I am not suggesting that Grayling will, or even ought to, be persuaded by these considerations. I know he won’t be, since he recently has publicly claimed belief in God is on a par with that in fairies. However, one would wish to hope that even as hardened an atheist as he should at least appreciate that, without even so much as a reference to such considerations as those advanced by Socrates and Anscombe, his arguments in favour of assisted suicide are, at best, radically incomplete, and at worst just possibly downright pernicious.

For suppose, just suppose, that God did exist. Can Grayling be so sure that God does not to be wishing to deprive people of the perspective towards their own life and that of others articulated by Anscombe?

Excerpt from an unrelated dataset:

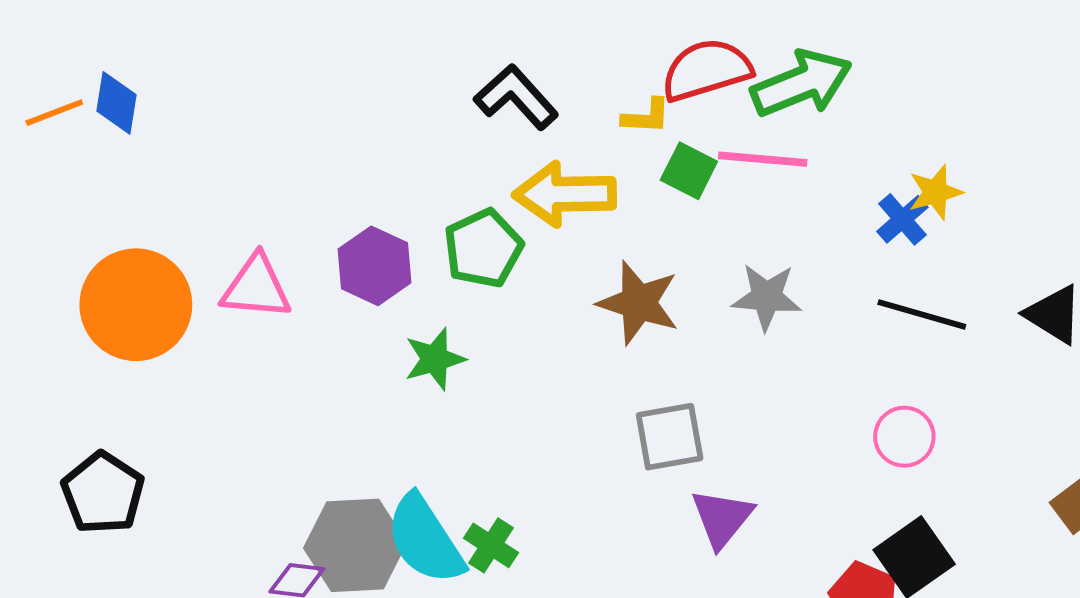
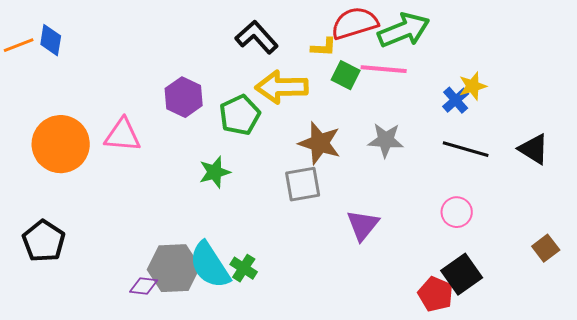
purple hexagon: (375, 266) -> (184, 97), moved
gray square: (670, 437) -> (303, 184), moved
purple triangle: (722, 518) -> (363, 225), moved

Grayling might feel absolute assurance God does not exist. But for him to suggest that belief in God’s existence is on a par with belief in fairies carries that confidence a might too far. Albert Einstein, to name but one person, believed in the existence of God, but not in fairies.

Come on, Anthony, dear boy, I feel like concluding, admit there may be more things in heaven and earth than are dreamt of in your philosophy. Surely, an admission of one’s own ignorance on such matters is the very beginning of wisdom according to the father of philosophy, just as fear of the Lord is according to religious believers!